O avanço da P-79 ocorre em paralelo ao recente início de produção da plataforma P-78, a sétima unidade do campo, que entrou em operação no final de dezembro e rapidamente atingiu volumes superiores a 50 mil barris por dia em menos de 24 horas. Para 2026, não há previsão de novas plataformas entrando em produção, mas o cronograma segue ativo: a P-80 deve deixar o estaleiro rumo ao campo em agosto, enquanto a P-82 está prevista para zarpar até outubro, com ambas projetadas para iniciar produção em 2027. Além disso, a companhia mantém negociações e processos licitatórios em andamento para projetos futuros, incluindo Sergipe Águas Profundas, revitalizações de campos maduros e a unidade Búzios 12, com horizonte de primeiro óleo após 2030.
E Eu Com Isso?
Do ponto de vista estratégico, a antecipação da produção da P-79 reforça a capacidade da Petrobras de capturar valor por meio da aceleração de projetos de alta produtividade e baixo custo unitário, característica central do pré-sal. Cada mês ganho no início da operação representa geração adicional de caixa, diluição mais rápida do investimento e maior resiliência financeira em diferentes cenários de preço do petróleo. O foco em Búzios, um dos campos mais rentáveis do portfólio, evidencia a priorização de ativos com elevada eficiência operacional e retorno ajustado ao risco mais previsível.

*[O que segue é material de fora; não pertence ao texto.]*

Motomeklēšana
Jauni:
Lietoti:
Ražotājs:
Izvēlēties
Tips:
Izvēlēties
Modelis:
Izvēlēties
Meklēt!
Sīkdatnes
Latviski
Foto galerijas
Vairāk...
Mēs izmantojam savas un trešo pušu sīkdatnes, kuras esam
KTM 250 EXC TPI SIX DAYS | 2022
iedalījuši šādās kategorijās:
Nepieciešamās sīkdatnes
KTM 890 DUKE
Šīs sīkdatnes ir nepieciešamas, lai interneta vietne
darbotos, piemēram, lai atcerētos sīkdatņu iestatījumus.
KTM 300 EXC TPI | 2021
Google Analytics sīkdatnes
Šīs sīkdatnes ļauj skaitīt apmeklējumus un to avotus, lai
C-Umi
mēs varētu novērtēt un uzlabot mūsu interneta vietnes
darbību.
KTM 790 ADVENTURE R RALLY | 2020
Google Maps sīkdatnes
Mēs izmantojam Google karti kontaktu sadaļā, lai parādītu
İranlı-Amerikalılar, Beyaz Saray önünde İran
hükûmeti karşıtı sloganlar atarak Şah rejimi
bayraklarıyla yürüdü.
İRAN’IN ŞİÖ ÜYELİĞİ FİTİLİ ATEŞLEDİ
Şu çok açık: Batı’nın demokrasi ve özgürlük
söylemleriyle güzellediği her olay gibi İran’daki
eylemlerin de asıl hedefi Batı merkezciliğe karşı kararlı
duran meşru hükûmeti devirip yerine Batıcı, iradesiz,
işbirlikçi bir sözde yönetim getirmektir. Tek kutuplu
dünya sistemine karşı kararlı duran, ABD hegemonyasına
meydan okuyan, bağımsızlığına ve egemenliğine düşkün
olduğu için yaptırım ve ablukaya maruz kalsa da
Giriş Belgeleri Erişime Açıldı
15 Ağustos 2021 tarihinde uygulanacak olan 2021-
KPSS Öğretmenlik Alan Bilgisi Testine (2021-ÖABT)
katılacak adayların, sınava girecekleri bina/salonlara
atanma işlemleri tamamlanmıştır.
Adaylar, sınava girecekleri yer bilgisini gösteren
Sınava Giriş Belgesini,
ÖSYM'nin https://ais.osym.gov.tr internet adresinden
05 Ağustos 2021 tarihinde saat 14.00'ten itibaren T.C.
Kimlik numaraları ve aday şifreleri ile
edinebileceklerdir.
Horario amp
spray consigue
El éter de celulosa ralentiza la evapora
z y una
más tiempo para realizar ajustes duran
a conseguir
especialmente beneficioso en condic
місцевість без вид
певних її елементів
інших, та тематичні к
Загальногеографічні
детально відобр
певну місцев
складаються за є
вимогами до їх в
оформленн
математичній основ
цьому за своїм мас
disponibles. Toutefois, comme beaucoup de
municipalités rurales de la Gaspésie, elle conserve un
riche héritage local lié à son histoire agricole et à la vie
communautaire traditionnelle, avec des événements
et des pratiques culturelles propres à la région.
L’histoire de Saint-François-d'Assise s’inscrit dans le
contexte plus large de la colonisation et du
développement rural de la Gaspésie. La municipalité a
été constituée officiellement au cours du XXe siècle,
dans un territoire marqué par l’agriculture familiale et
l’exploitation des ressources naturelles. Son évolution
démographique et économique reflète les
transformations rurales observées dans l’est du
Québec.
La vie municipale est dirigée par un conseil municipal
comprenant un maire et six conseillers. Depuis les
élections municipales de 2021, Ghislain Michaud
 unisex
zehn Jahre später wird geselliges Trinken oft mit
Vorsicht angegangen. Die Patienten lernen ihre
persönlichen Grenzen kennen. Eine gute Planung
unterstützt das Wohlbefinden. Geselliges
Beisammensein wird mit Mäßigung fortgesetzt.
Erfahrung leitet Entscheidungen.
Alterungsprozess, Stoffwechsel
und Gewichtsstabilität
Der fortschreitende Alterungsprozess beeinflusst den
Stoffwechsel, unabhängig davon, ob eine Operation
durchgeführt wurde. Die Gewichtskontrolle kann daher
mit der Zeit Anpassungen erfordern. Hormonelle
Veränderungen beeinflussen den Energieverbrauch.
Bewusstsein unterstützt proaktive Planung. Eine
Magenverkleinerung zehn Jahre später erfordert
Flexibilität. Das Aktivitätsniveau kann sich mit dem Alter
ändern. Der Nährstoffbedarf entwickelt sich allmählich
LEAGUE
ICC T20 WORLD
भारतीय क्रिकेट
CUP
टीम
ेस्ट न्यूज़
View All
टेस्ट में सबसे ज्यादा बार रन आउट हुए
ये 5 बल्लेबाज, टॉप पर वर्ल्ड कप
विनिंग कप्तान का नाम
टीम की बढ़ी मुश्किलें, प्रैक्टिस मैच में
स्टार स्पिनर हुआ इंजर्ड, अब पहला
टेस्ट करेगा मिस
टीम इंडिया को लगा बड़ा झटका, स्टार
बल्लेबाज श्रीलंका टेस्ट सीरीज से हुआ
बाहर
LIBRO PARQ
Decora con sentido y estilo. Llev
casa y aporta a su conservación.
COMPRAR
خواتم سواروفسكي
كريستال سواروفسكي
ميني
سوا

Como desdobramento, o movimento tende a fortalecer o perfil operacional e financeiro da Petrobras ao longo dos próximos trimestres, ao mesmo tempo em que aumenta a previsibilidade da curva de produção. A combinação de antecipação de projetos, crescimento orgânico em ativos-chave e planejamento de longo prazo para novas unidades sustenta uma trajetória de expansão gradual, sem rupturas relevantes no capex ou no balanço. Em conjunto, esses fatores contribuem para uma leitura construtiva sobre a capacidade da empresa de executar sua estratégia no pré-sal, mantendo disciplina operacional e foco em geração de valor ao longo do ciclo.